(Stored data entries)
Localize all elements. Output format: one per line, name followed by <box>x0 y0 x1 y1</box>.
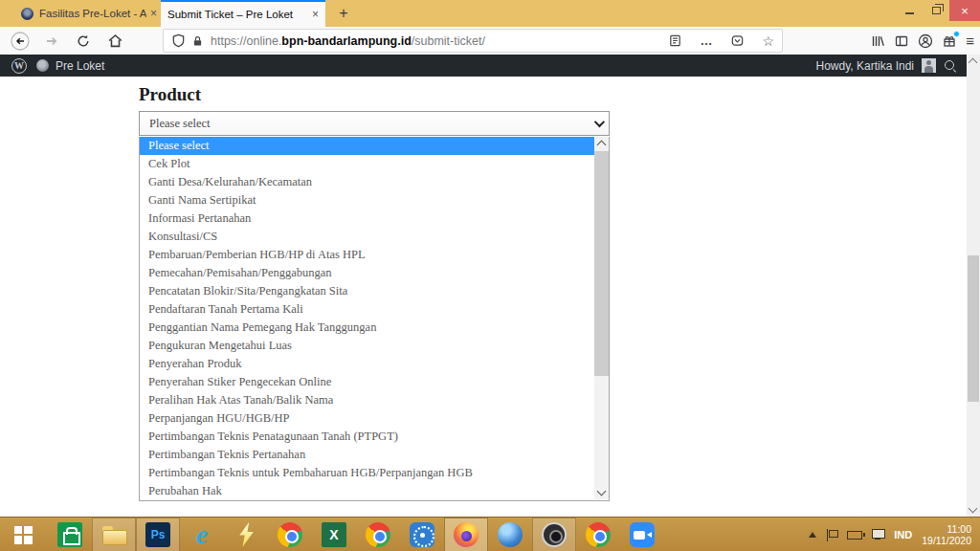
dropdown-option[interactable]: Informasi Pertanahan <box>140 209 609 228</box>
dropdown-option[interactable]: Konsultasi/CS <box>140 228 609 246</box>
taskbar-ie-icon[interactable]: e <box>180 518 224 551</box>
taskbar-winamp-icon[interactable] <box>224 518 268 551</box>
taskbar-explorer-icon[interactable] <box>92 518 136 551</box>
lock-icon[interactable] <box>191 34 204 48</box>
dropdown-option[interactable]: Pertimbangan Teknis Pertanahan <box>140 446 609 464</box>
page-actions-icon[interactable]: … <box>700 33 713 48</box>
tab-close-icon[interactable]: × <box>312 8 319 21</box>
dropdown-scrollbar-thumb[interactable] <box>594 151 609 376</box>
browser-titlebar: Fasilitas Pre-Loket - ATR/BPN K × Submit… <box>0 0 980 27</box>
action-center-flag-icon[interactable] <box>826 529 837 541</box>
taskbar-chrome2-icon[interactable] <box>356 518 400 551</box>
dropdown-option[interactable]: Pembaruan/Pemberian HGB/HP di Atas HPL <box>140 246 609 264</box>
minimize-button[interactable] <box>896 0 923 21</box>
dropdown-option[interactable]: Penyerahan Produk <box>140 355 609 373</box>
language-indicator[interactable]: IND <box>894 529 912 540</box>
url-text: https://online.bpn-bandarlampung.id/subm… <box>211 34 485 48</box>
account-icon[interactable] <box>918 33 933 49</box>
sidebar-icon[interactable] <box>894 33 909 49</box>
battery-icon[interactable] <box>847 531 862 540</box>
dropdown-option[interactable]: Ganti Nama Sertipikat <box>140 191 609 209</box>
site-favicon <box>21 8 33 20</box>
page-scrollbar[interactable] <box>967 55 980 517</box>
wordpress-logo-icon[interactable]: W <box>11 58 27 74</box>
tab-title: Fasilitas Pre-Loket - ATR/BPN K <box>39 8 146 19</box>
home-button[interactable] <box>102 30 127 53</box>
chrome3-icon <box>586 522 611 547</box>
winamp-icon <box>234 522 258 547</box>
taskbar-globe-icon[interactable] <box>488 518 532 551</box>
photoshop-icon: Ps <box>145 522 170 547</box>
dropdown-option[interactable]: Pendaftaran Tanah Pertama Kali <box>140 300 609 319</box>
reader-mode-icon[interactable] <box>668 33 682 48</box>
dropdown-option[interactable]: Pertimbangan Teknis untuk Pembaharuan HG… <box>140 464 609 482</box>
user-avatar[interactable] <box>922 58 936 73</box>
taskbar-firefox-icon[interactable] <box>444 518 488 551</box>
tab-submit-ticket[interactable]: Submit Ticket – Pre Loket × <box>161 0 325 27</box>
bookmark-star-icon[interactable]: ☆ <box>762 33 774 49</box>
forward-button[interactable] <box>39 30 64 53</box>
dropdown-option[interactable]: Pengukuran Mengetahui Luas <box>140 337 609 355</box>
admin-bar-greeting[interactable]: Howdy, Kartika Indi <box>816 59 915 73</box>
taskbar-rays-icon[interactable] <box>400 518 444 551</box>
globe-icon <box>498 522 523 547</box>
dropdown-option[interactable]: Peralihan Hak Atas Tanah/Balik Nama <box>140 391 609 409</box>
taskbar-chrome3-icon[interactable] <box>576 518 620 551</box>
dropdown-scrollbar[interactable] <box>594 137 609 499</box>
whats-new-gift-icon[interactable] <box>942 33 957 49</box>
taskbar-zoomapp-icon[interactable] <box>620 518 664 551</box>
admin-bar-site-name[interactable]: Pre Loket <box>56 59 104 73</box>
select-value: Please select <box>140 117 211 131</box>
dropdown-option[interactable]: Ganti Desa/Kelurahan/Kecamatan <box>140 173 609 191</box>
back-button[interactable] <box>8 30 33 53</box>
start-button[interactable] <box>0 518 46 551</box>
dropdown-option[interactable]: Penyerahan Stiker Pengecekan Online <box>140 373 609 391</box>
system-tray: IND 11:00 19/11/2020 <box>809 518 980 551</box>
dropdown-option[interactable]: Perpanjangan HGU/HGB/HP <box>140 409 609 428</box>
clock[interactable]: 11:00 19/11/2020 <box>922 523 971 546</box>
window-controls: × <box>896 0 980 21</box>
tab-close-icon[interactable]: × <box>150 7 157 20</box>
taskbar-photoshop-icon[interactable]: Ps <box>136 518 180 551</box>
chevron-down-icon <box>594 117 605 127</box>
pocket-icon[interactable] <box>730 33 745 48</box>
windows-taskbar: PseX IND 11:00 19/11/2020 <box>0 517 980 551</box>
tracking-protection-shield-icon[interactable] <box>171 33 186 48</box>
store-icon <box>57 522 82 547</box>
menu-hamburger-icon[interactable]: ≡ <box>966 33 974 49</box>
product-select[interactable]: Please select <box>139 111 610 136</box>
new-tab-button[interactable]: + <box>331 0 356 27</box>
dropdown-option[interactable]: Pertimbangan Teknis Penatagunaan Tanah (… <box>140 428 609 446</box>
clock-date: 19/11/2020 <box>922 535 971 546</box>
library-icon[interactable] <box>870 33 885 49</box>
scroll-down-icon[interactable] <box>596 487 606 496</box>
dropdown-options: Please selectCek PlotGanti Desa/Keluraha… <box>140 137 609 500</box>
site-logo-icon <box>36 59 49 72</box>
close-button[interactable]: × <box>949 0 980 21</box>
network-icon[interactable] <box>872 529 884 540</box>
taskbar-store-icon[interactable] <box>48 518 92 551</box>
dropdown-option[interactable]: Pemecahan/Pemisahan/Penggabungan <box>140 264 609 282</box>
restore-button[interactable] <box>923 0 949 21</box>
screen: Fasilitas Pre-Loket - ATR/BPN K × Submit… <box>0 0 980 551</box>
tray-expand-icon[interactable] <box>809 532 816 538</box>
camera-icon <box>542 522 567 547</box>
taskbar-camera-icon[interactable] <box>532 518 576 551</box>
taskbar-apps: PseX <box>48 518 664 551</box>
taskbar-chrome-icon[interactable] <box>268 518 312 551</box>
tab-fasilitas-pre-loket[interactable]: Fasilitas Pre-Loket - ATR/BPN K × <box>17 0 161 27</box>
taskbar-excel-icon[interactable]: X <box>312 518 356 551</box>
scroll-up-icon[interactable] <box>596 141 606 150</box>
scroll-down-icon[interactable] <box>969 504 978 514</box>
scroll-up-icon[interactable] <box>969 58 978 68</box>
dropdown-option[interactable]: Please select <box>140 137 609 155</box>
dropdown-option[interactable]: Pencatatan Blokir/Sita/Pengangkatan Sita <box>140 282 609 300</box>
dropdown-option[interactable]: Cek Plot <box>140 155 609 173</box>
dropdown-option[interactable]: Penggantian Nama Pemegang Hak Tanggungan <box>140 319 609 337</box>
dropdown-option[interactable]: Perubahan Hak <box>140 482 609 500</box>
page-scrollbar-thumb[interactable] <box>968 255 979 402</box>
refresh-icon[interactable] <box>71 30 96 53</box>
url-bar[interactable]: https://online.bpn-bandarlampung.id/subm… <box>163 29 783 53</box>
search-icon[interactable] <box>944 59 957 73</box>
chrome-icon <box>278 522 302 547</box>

(PROBLEM TO WORK ON) Retype each entry precisely. Skip images entirely.

(YOUR RESPONSE)
Localize all elements. Output format: one per line, name followed by <box>x0 y0 x1 y1</box>.
dropdown-option[interactable]: Informasi Pertanahan <box>140 209 609 228</box>
dropdown-option[interactable]: Konsultasi/CS <box>140 228 609 246</box>
taskbar-ie-icon[interactable]: e <box>180 518 224 551</box>
taskbar-winamp-icon[interactable] <box>224 518 268 551</box>
taskbar-explorer-icon[interactable] <box>92 518 136 551</box>
lock-icon[interactable] <box>191 34 204 48</box>
dropdown-option[interactable]: Pertimbangan Teknis Pertanahan <box>140 446 609 464</box>
page-actions-icon[interactable]: … <box>700 33 713 48</box>
tab-close-icon[interactable]: × <box>312 8 319 21</box>
dropdown-scrollbar-thumb[interactable] <box>594 151 609 376</box>
browser-titlebar: Fasilitas Pre-Loket - ATR/BPN K × Submit… <box>0 0 980 27</box>
action-center-flag-icon[interactable] <box>826 529 837 541</box>
taskbar-chrome2-icon[interactable] <box>356 518 400 551</box>
dropdown-option[interactable]: Pembaruan/Pemberian HGB/HP di Atas HPL <box>140 246 609 264</box>
minimize-button[interactable] <box>896 0 923 21</box>
dropdown-option[interactable]: Penyerahan Produk <box>140 355 609 373</box>
language-indicator[interactable]: IND <box>894 529 912 540</box>
url-text: https://online.bpn-bandarlampung.id/subm… <box>211 34 485 48</box>
account-icon[interactable] <box>918 33 933 49</box>
sidebar-icon[interactable] <box>894 33 909 49</box>
battery-icon[interactable] <box>847 531 862 540</box>
dropdown-option[interactable]: Ganti Nama Sertipikat <box>140 191 609 209</box>
site-favicon <box>21 8 33 20</box>
page-scrollbar[interactable] <box>967 55 980 517</box>
wordpress-logo-icon[interactable]: W <box>11 58 27 74</box>
tab-title: Fasilitas Pre-Loket - ATR/BPN K <box>39 8 146 19</box>
home-button[interactable] <box>102 30 127 53</box>
chrome3-icon <box>586 522 611 547</box>
winamp-icon <box>234 522 258 547</box>
taskbar-globe-icon[interactable] <box>488 518 532 551</box>
photoshop-icon: Ps <box>145 522 170 547</box>
dropdown-option[interactable]: Pendaftaran Tanah Pertama Kali <box>140 300 609 319</box>
reader-mode-icon[interactable] <box>668 33 682 48</box>
dropdown-option[interactable]: Pertimbangan Teknis untuk Pembaharuan HG… <box>140 464 609 482</box>
user-avatar[interactable] <box>922 58 936 73</box>
taskbar-firefox-icon[interactable] <box>444 518 488 551</box>
tab-submit-ticket[interactable]: Submit Ticket – Pre Loket × <box>161 0 325 27</box>
bookmark-star-icon[interactable]: ☆ <box>762 33 774 49</box>
forward-button[interactable] <box>39 30 64 53</box>
dropdown-option[interactable]: Pengukuran Mengetahui Luas <box>140 337 609 355</box>
admin-bar-greeting[interactable]: Howdy, Kartika Indi <box>816 59 915 73</box>
taskbar-rays-icon[interactable] <box>400 518 444 551</box>
globe-icon <box>498 522 523 547</box>
dropdown-option[interactable]: Peralihan Hak Atas Tanah/Balik Nama <box>140 391 609 409</box>
taskbar-chrome3-icon[interactable] <box>576 518 620 551</box>
dropdown-scrollbar[interactable] <box>594 137 609 499</box>
whats-new-gift-icon[interactable] <box>942 33 957 49</box>
taskbar-zoomapp-icon[interactable] <box>620 518 664 551</box>
admin-bar-site-name[interactable]: Pre Loket <box>56 59 104 73</box>
select-value: Please select <box>140 117 211 131</box>
dropdown-option[interactable]: Ganti Desa/Kelurahan/Kecamatan <box>140 173 609 191</box>
back-button[interactable] <box>8 30 33 53</box>
start-button[interactable] <box>0 518 46 551</box>
dropdown-option[interactable]: Penyerahan Stiker Pengecekan Online <box>140 373 609 391</box>
system-tray: IND 11:00 19/11/2020 <box>809 518 980 551</box>
dropdown-option[interactable]: Perpanjangan HGU/HGB/HP <box>140 409 609 428</box>
clock[interactable]: 11:00 19/11/2020 <box>922 523 971 546</box>
window-controls: × <box>896 0 980 21</box>
tab-close-icon[interactable]: × <box>150 7 157 20</box>
taskbar-photoshop-icon[interactable]: Ps <box>136 518 180 551</box>
chevron-down-icon <box>594 117 605 127</box>
pocket-icon[interactable] <box>730 33 745 48</box>
windows-taskbar: PseX IND 11:00 19/11/2020 <box>0 517 980 551</box>
tracking-protection-shield-icon[interactable] <box>171 33 186 48</box>
store-icon <box>57 522 82 547</box>
menu-hamburger-icon[interactable]: ≡ <box>966 33 974 49</box>
product-select[interactable]: Please select <box>139 111 610 136</box>
new-tab-button[interactable]: + <box>331 0 356 27</box>
dropdown-option[interactable]: Pertimbangan Teknis Penatagunaan Tanah (… <box>140 428 609 446</box>
clock-date: 19/11/2020 <box>922 535 971 546</box>
library-icon[interactable] <box>870 33 885 49</box>
scroll-down-icon[interactable] <box>596 487 606 496</box>
dropdown-options: Please selectCek PlotGanti Desa/Keluraha… <box>140 137 609 500</box>
site-logo-icon <box>36 59 49 72</box>
close-button[interactable]: × <box>949 0 980 21</box>
network-icon[interactable] <box>872 529 884 540</box>
taskbar-store-icon[interactable] <box>48 518 92 551</box>
dropdown-option[interactable]: Pemecahan/Pemisahan/Penggabungan <box>140 264 609 282</box>
restore-button[interactable] <box>923 0 949 21</box>
screen: Fasilitas Pre-Loket - ATR/BPN K × Submit… <box>0 0 980 551</box>
tray-expand-icon[interactable] <box>809 532 816 538</box>
camera-icon <box>542 522 567 547</box>
taskbar-camera-icon[interactable] <box>532 518 576 551</box>
taskbar-apps: PseX <box>48 518 664 551</box>
taskbar-chrome-icon[interactable] <box>268 518 312 551</box>
tab-fasilitas-pre-loket[interactable]: Fasilitas Pre-Loket - ATR/BPN K × <box>17 0 161 27</box>
taskbar-excel-icon[interactable]: X <box>312 518 356 551</box>
scroll-up-icon[interactable] <box>596 141 606 150</box>
scroll-down-icon[interactable] <box>969 504 978 514</box>
scroll-up-icon[interactable] <box>969 58 978 68</box>
dropdown-option[interactable]: Please select <box>140 137 609 155</box>
dropdown-option[interactable]: Pencatatan Blokir/Sita/Pengangkatan Sita <box>140 282 609 300</box>
dropdown-option[interactable]: Cek Plot <box>140 155 609 173</box>
dropdown-option[interactable]: Penggantian Nama Pemegang Hak Tanggungan <box>140 319 609 337</box>
dropdown-option[interactable]: Perubahan Hak <box>140 482 609 500</box>
page-scrollbar-thumb[interactable] <box>968 255 979 402</box>
refresh-icon[interactable] <box>71 30 96 53</box>
url-bar[interactable]: https://online.bpn-bandarlampung.id/subm… <box>163 29 783 53</box>
search-icon[interactable] <box>944 59 957 73</box>
chrome-icon <box>278 522 302 547</box>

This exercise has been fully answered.